PatternProblemSolutionWhen to use
Template Generation (29)Per-message review can't scale; full dynamic generation too riskyPregenerate small set of templates; humans review once; deterministic substitution at inferencePersonalized B2C communications
Assembled Reformat (30)Need appealing presentation but dynamic content too riskyLow-risk assembly (DB, RAG, OCR), low-risk reformatting (LLM rephrasing)Product catalogs, fact-driven content
Self-Check (31)Need to detect hallucinations cost-effectivelyThreshold logprobs / perplexity at key tokens; sample sequences; train ML detectorFactual extraction, structured outputs, RAG conflict detection
Guardrails (32)Need security, privacy, content moderation, alignment around LLMPre/post-processing layers around inputs, retrieval, tools, outputsPublic-facing apps, adversarial environments

A production GenAI app with adversarial users typically does Template Generation or Assembled Reformat for the content path, layered with Guardrails for the defense path, and Self-Check on critical extraction tasks.

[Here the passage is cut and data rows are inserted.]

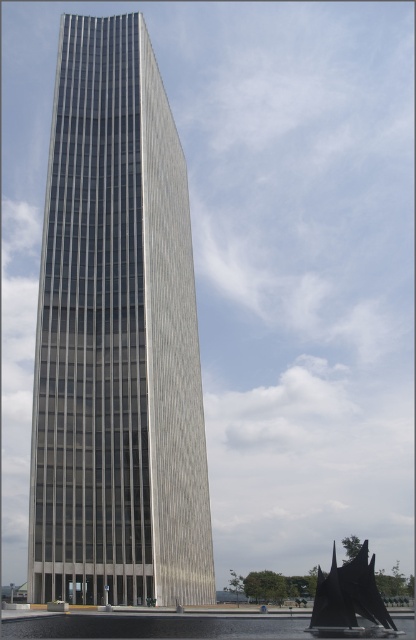 You are a photographer standing in front of the silver glass skyscraper at center and the black matte sailboat at lower right. You want to take a photo where both objects are visible without one blocking the other. Is this possible?

The black matte sailboat at lower right is behind the silver glass skyscraper at center, so it is blocked from view. Therefore, it is not possible to take a photo where both objects are visible without one blocking the other.

You are standing in front of the silver glass skyscraper at center and want to see the black matte sailboat at lower right. Is the sailboat visible from your current position?

The silver glass skyscraper at center is positioned over the black matte sailboat at lower right, so the sailboat might be partially or fully obscured by the skyscraper from your current viewpoint.

You are standing at the base of the skyscraper and want to take a photo of the black sculpture located at point (78, 584). If your camera has a maximum focus range of 50 meters, will you be able to capture the sculpture clearly?

The point (78, 584) is 51.32 meters from the camera, which exceeds the maximum focus range of 50 meters. Therefore, the camera will not be able to capture the sculpture clearly at this distance.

Reach for Template Generation first whenever you can: it gives complete review coverage. Move to Assembled Reformat when you have hundreds of thousands of items but the risk is in specific facts. Use Self-Check on extracted fields, RAG outputs, and structured generation. It's cheap once you have logprobs. Treat Guardrails as a swappable wrapper. Don't over-customize: reuse commercial systems and re-evaluate periodically as attacks evolve.